Emerald Group Publishing Limited
Copyright © 2004, Emerald Group Publishing Limited
Andrew Pace, who has worked in both the tertiary library and vendor (innovation interfaces) fields, deftly outlines in a highly readable style the form and substance of library‐vendor relations, adding many practical insights into both worlds. The book consists of eight chapters. The first, “Strange bedfellows”, discusses the history of library‐vendor relations and shifting patterns of information products and corporate mergers. The next three chapters analyse, respectively, the “dot‐com competition” between Google and other companies, business challenges to library practices, seen in commercialisation of services and how libraries adapted, and business models for digital library services. The final four chapters survey complex library‐vendor interactions and how they share expertise, possibilities for modifying library school models, the role of library consultants as “double agents”, problems of licensing and fair use, the “ownership versus access” paradigm, and dangers to user privacy. The conclusion proposes concrete ways to help libraries survive in the digital era. Appendices list major vendors and the author's vendor survey, with a useful bibliography and accurate index completing a well‐crafted book.
Pace's relatively unusual dual experience in these “worlds apart” makes him receptive to business models. He suggests, for instance, that closer ties between vendors and library schools may help make libraries more responsive to industry demands. However, he also is acutely aware of the distinct needs of libraries He believes libraries should use the expertise of corporations to improve search, retrieval and delivery of information. He throws down the challenge: libraries can be viable alternatives to failed Internet companies such as NetLibrary, as libraries are expert in adding value to information through subject expertise and collection development; they also bring ethical and professional values to bear that commercial companies may not. The author's firm grasp of technology and experience with vendors allows him to demystify for librarians their corporate partners and the dazzling array of recent digital developments.

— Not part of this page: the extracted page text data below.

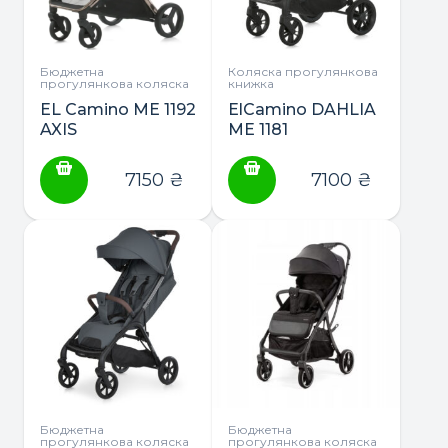
Бюджетна
Коляска прогулянкова
прогулянкова коляска
книжка
EL Camino ME 1192
ElCamino DAHLIA
AXIS
ME 1181
прогулянкова
прогулянкова
коляска
коляска
7150
₴
7100
₴
Бюджетна
Бюджетна
прогулянкова коляска
прогулянкова коляска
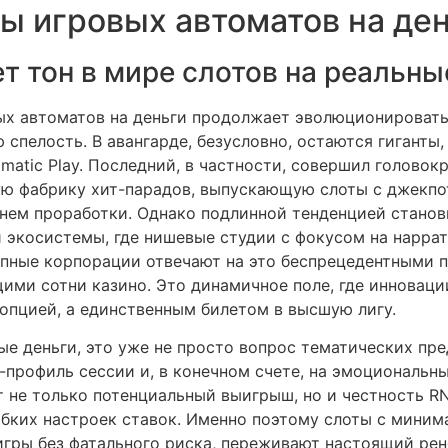
 игровых автоматов на ден
т тон в мире слотов на реальны
ых автоматов на деньги продолжает эволюционировать,
спелость. В авангарде, безусловно, остаются гиганты,
Pragmatic Play. Последний, в частности, совершил голо
ую фабрику хит-парадов, выпускающую слоты с джекпо
нем проработки. Однако подлинной тенденцией станов
экосистемы, где нишевые студии с фокусом на нарра
упные корпорации отвечают на это беспрецедентными 
и сотни казино. Это динамичное поле, где инновации 
 опцией, а единственным билетом в высшую лигу.
ые деньги, это уже не просто вопрос тематических пре
ty-профиль сессии и, в конечном счете, на эмоциональн
 не только потенциальный выигрыш, но и честность R
гибких настроек ставок. Именно поэтому слоты с мини
игры без фатального риска, переживают настоящий рен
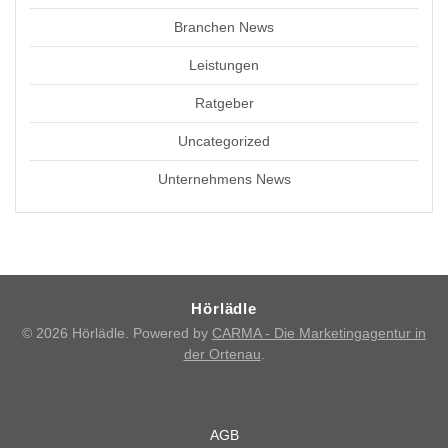
Branchen News
Leistungen
Ratgeber
Uncategorized
Unternehmens News
Hörlädle
© 2026 Hörlädle. Powered by
CARMA - Die Marketingagentur in
der Ortenau
.
AGB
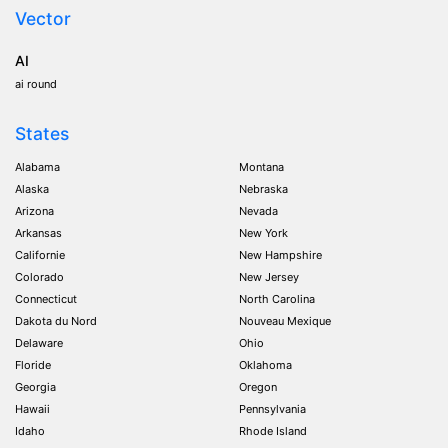
Vector
AI
ai round
States
Alabama
Montana
Alaska
Nebraska
Arizona
Nevada
Arkansas
New York
Californie
New Hampshire
Colorado
New Jersey
Connecticut
North Carolina
Dakota du Nord
Nouveau Mexique
Delaware
Ohio
Floride
Oklahoma
Georgia
Oregon
Hawaii
Pennsylvania
Idaho
Rhode Island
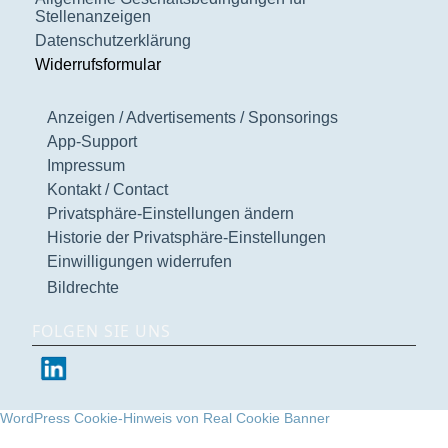
Stellenanzeigen
Datenschutzerklärung
Widerrufsformular
Anzeigen / Advertisements / Sponsorings
App-Support
Impressum
Kontakt / Contact
Privatsphäre-Einstellungen ändern
Historie der Privatsphäre-Einstellungen
Einwilligungen widerrufen
Bildrechte
FOLGEN SIE UNS
WordPress Cookie-Hinweis von Real Cookie Banner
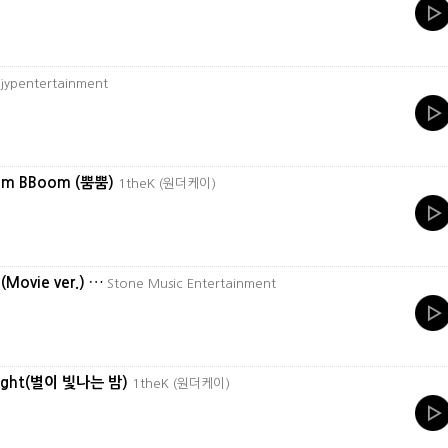
jypentertainment
om BBoom (뿜뿜)
1theK (원더케이)
Movie ver.) …
Stone Music Entertainment
Night(별이 빛나는 밤)
1theK (원더케이)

Better vendor relations certainly can help libraries improve their viability and user services, and entrepreneurial spirits within libraries may thus be stimulated to exploit library information treasures via, for example, digitisation projects. At the same time a wholesale shift to closer reliance on business risks compromising both basic ethical principles of librarianship and, with even greater corporate control of information pricing, these very services. One danger in such a direction is the possibility of eventual privatisation of libraries, or units within libraries. Libraries have experimented with various commercial options for several decades now but have also vigorously defended their independence and ethics. If vendors sell information best, is it not best to let them to do this and let librarians get on with what they do best? As the “new information players” meet in the “ultimate digital library”, librarians should therefore continue to balance carefully commercial and public imperatives. It is a practical and ethical responsibility of library managers and staff, as well as information scientists, to think through these dilemmas and propose viable solutions. Pace is aware of these questions and boldly suggests some probable future directions. This is an important and timely book deserving wide readership among all “players”.